Terry recalled a few highlights over the years with the annual Heifer International Sunday celebrated by our children and adults. She remembers Brad Barnsley and Rob Basler dressing as Noah, striding the aisle to the front of the church. Other fun memories include Kevin, Max, and Brynlee Compton each taking turns dressing as a llama to provide rides (for a donation) to the little children. Bryn Jacobs offered a worm dance on the floor. The fish costume is popular and has been worn by the likes of Lukas Hanson and Ben Sheibley. Some families bring pets, providing opportunities to feed the pet rabbit, the chicken, and so on, for a small donation.
Bonus fun: a chicken brought by David Hanson once laid an egg during the festivities. David also has brought other animals from his farm, including a calf. And, Terry recalled, the Rev. Novotny raised goats at the parsonage on Union Street for donation to the Heifer Project.
Over this recent 30 years, popular food sales at our annual Living Gift Market are keyed to the animal or other foodstuff: pigs in blankets, honey butter, deviled eggs, various creatively-named sweets and fun stuff with chocolate (which will remain nameless here).
Look for more fun with Faith, Hope, and Charity after the new year! Thank you, Terry, for the memories and for carrying this on.
Heifer International started as Heifers for Relief in 1944. Its founder, an Ohio farmer named Dan West, was a Church of the Brethren relief worker during the Spanish Civil War.

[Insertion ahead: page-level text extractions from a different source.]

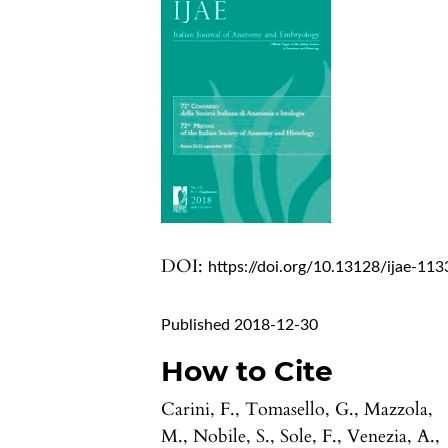
DOI:
https://doi.org/10.13128/ijae-113
Published 2018-12-30
How to Cite
Carini, F., Tomasello, G., Mazzola,
M., Nobile, S., Sole, F., Venezia, A.,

Working with Quakers and Mennonites, West directed a program where hungry children were given rations of milk. In 1938, West was ladling out milk to hungry refugee children and wrote later that he thought, “These children don’t need a cup [of milk], they need a cow.”
The charity was incorporated in 1944 and sent its first shipment of 17 heifers to Puerto Rico. Several local farmers who knew the founder West donated the animals. The first cows were named, “Faith,” “Hope,” and “Charity,” and recipient families had to promise that they would donate the first female calf to another poor family. Heifer International would eventually broaden its scope to distribute fish, chickens, pigs, goats, sheep, cattle, oxen, water buffaloes, bees, llamas, alpacas, camels, frogs, and rabbits.